和俗童子訓126
貝原益軒著『和俗童子訓』126
婦人は夫の家を以て家とする故に、嫁するを帰るといふ。云意(いうこころ)は、わが家にかへる也。夫の家を、わが家として帰る故、一たびゆきてかへらざるは、さだまれる理なり。されど不徳にして、しうと、をつとにそむき、和順ならざれば、夫にすさめられ、しうとににくまれ、父の家に、おひかへさるるのわざはひあり。婦人のはづべき事、是に過たるはなし。もしくは、夫柔和にして、婦の不順をこらへて、かへさざれども、かへさるべきとがあり。されば、人をゆるすべくして、人のためにゆるさるるは本意にあらず。
【通釈】
婦人は夫の家を我が家とすることから、嫁するを帰るという。その意味は、我が家に帰るということである。夫の家を我が家として帰るのだから、一たび行って実家に帰らないのが婦人の定めである。
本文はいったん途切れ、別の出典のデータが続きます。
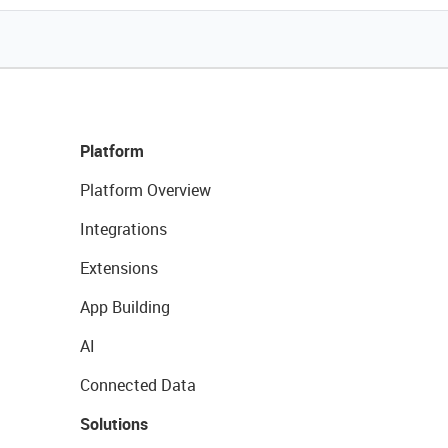
Platform
Platform Overview
Integrations
Extensions
App Building
AI
Connected Data
Solutions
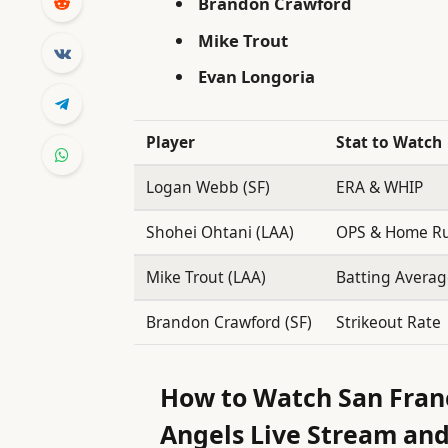
Brandon Crawford
Mike Trout
Evan Longoria
Player
Stat to Watch
Logan Webb (SF)
ERA & WHIP
Shohei Ohtani (LAA)
OPS & Home R
Mike Trout (LAA)
Batting Avera
Brandon Crawford (SF)
Strikeout Rate
How to Watch San Franc
Angels Live Stream and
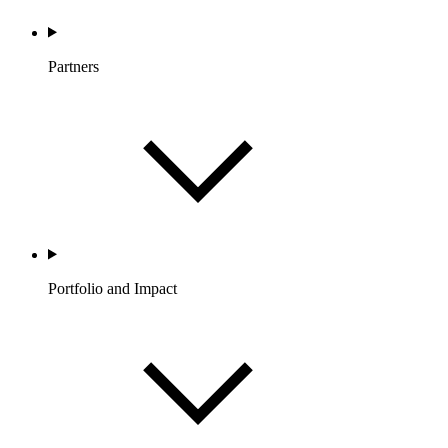
Partners
Portfolio and Impact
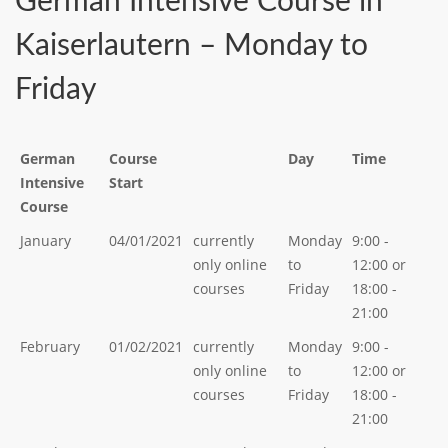
German Intensive Course in
Kaiserlautern – Monday to
Friday
German
Course
Day
Time
Intensive
Start
Course
January
04/01/2021
currently
Monday
9:00 -
only online
to
12:00 or
courses
Friday
18:00 -
21:00
February
01/02/2021
currently
Monday
9:00 -
only online
to
12:00 or
courses
Friday
18:00 -
21:00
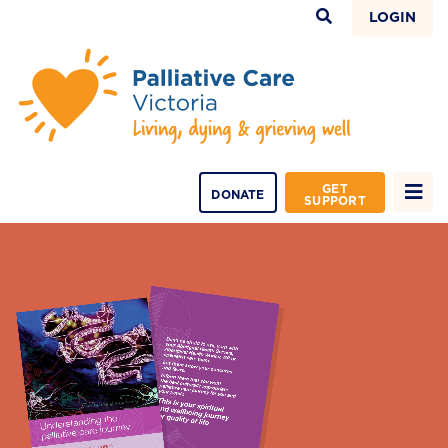
LOGIN
GET
DONATE
SUPPORT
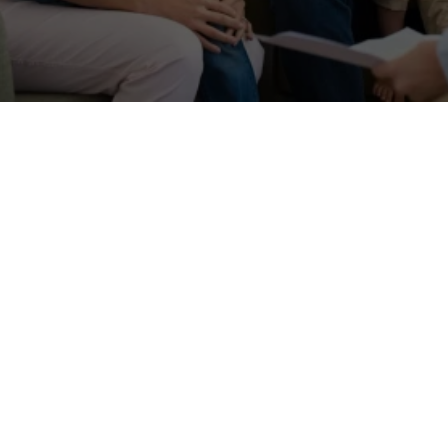
Session duration
50-minute sessions
Focus
Behavioral issues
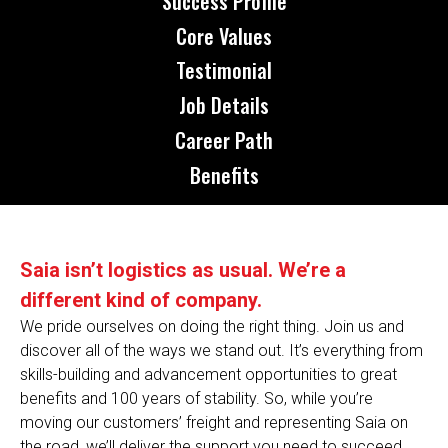
Success Profile
Core Values
Testimonial
Job Details
Career Path
Benefits
Saia isn’t logistics as usual. We’re a
different kind of company.
We pride ourselves on doing the right thing. Join us and
discover all of the ways we stand out. It’s everything from
skills-building and advancement opportunities to great
benefits and 100 years of stability. So, while you’re
moving our customers’ freight and representing Saia on
the road, we’ll deliver the support you need to succeed.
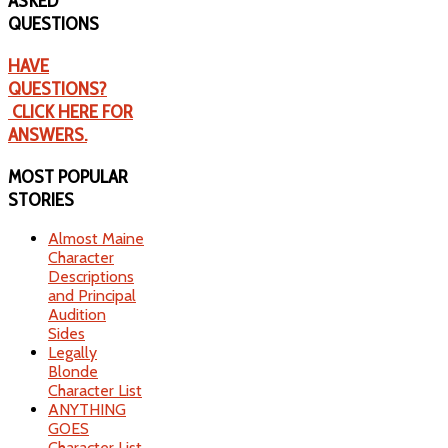
ASKED
QUESTIONS
HAVE
QUESTIONS?
CLICK HERE FOR
ANSWERS.
MOST
POPULAR
STORIES
Almost Maine
Character
Descriptions
and Principal
Audition
Sides
Legally
Blonde
Character List
ANYTHING
GOES
Character List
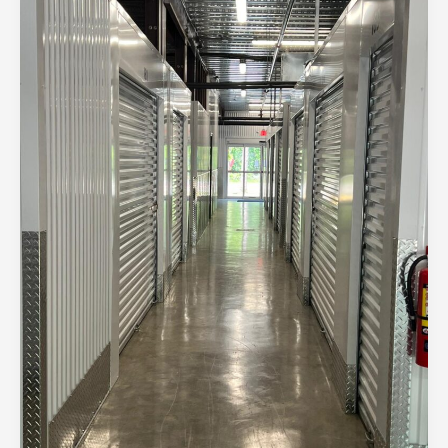
Solutions:
Getting
the
Most
Bang
for
Your
Buck
in
Madisonville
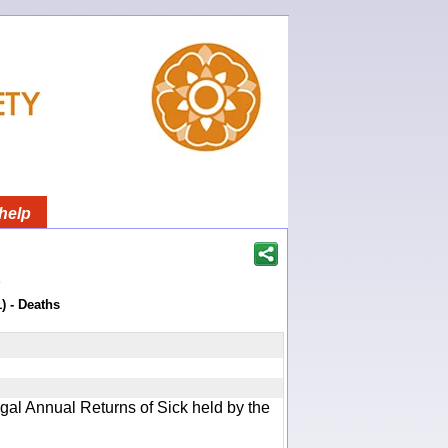
help
)
) - Deaths
gal Annual Returns of Sick held by the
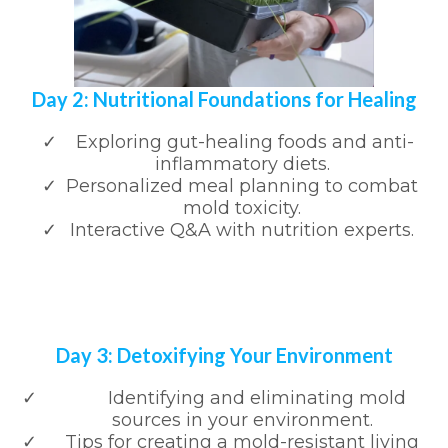
Day 2: Nutritional Foundations for Healing
Exploring gut-healing foods and anti-
inflammatory diets.
Personalized meal planning to combat
mold toxicity.
Interactive Q&A with nutrition experts.
Day 3: Detoxifying Your Environment
Identifying and eliminating mold
sources in your environment.
Tips for creating a mold-resistant living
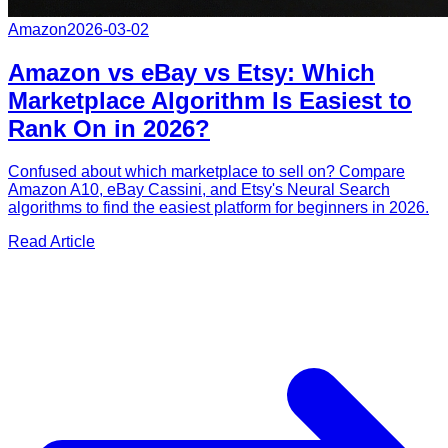
Amazon
2026-03-02
Amazon vs eBay vs Etsy: Which
Marketplace Algorithm Is Easiest to
Rank On in 2026?
Confused about which marketplace to sell on? Compare
Amazon A10, eBay Cassini, and Etsy's Neural Search
algorithms to find the easiest platform for beginners in 2026.
Read Article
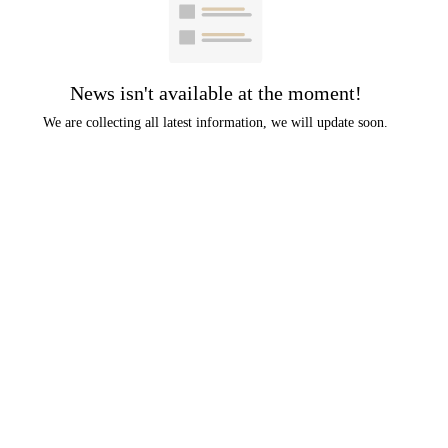
News isn't available at the moment!
We are collecting all latest information, we will update soon.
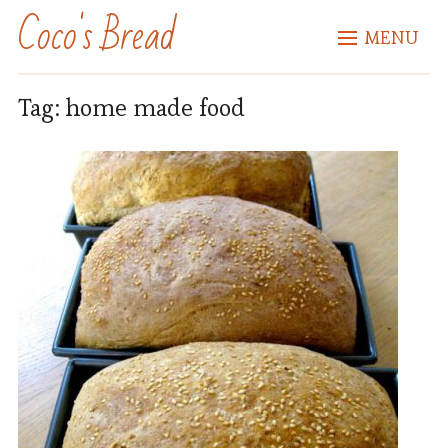
Coco's Bread
MENU
Tag:
home made food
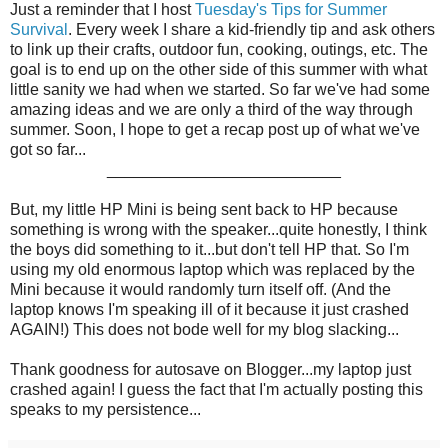
Just a reminder that I host
Tuesday's Tips for Summer
Survival
. Every week I share a kid-friendly tip and ask others
to link up their crafts, outdoor fun, cooking, outings, etc. The
goal is to end up on the other side of this summer with what
little sanity we had when we started. So far we've had some
amazing ideas and we are only a third of the way through
summer. Soon, I hope to get a recap post up of what we've
got so far...
__________________________
But, my little HP Mini is being sent back to HP because
something is wrong with the speaker...quite honestly, I think
the boys did something to it...but don't tell HP that. So I'm
using my old enormous laptop which was replaced by the
Mini because it would randomly turn itself off. (And the
laptop knows I'm speaking ill of it because it just crashed
AGAIN!) This does not bode well for my blog slacking...
Thank goodness for autosave on Blogger...my laptop just
crashed again! I guess the fact that I'm actually posting this
speaks to my persistence...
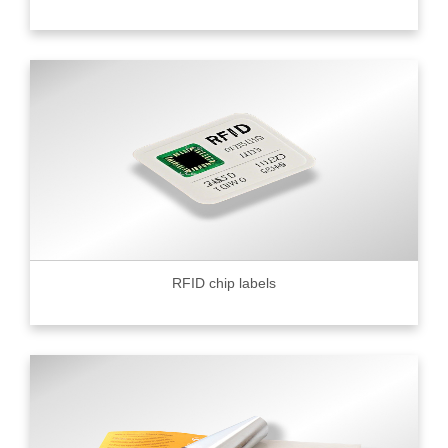
RFID chip labels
しかし、婦人が不徳にして、舅や夫に背き、和順でなければ、夫に嫌われ、舅に憎まれ、実家に追い返されるといった禍いを受ける。婦人として恥ずべき事、これに過ぎたるはなし。あるいは、夫が柔和な性格で、妻の不順を我慢して実家に帰すことはしない場合でも、本来はこれも実家に帰されるべき罪があるのである。
されば、婦人は人を許すことはしても、人から許されることは正しい事ではないのである。